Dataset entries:
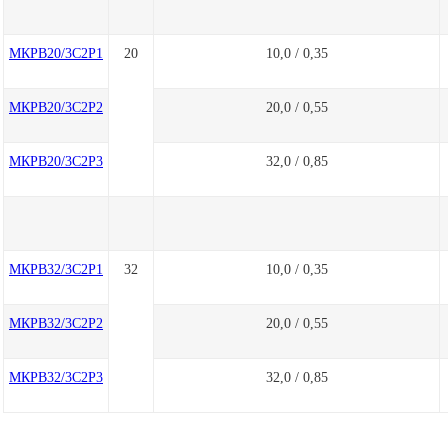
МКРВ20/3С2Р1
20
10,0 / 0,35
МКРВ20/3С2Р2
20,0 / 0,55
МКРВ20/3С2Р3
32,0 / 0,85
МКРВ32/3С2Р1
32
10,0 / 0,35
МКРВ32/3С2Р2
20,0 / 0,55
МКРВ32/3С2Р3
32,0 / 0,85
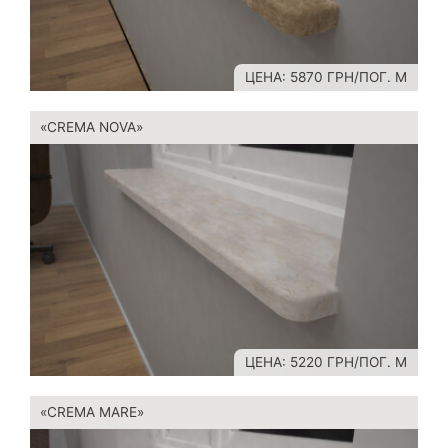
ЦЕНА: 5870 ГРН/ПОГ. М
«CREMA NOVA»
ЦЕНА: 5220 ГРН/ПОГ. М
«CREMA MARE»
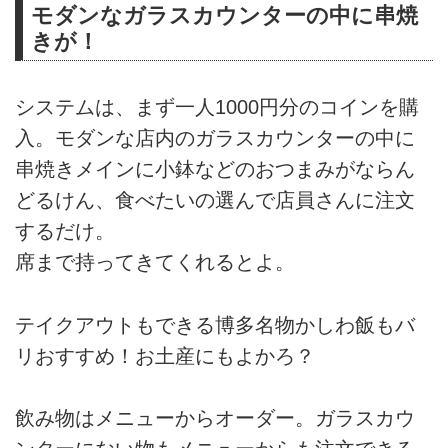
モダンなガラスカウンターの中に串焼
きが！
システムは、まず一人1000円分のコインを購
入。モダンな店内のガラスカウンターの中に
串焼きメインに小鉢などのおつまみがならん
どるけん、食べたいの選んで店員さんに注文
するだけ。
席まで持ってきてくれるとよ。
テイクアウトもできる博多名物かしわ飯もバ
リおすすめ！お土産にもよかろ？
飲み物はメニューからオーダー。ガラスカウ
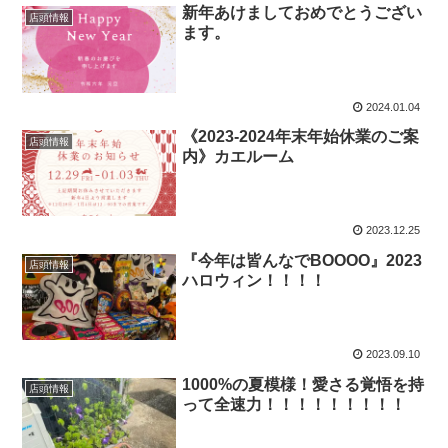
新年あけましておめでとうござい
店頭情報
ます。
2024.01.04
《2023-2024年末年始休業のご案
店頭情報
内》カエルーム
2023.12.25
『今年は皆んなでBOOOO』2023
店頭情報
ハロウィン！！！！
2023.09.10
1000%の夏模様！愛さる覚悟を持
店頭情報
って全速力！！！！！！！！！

## EXERCISE PROMPT
Set down, word for word, only the lines running from the line with "どるけん、食べたいの選んで店員さんに注文" through the final line of the entries above, omitting all pictures.

## SOLUTION FOR THIS TASK
どるけん、食べたいの選んで店員さんに注文
するだけ。
席まで持ってきてくれるとよ。
テイクアウトもできる博多名物かしわ飯もバ
リおすすめ！お土産にもよかろ？
飲み物はメニューからオーダー。ガラスカウ
新年あけましておめでとうござい
店頭情報
ます。
2024.01.04
《2023-2024年末年始休業のご案
店頭情報
内》カエルーム
2023.12.25
『今年は皆んなでBOOOO』2023
店頭情報
ハロウィン！！！！
2023.09.10
1000%の夏模様！愛さる覚悟を持
店頭情報
って全速力！！！！！！！！！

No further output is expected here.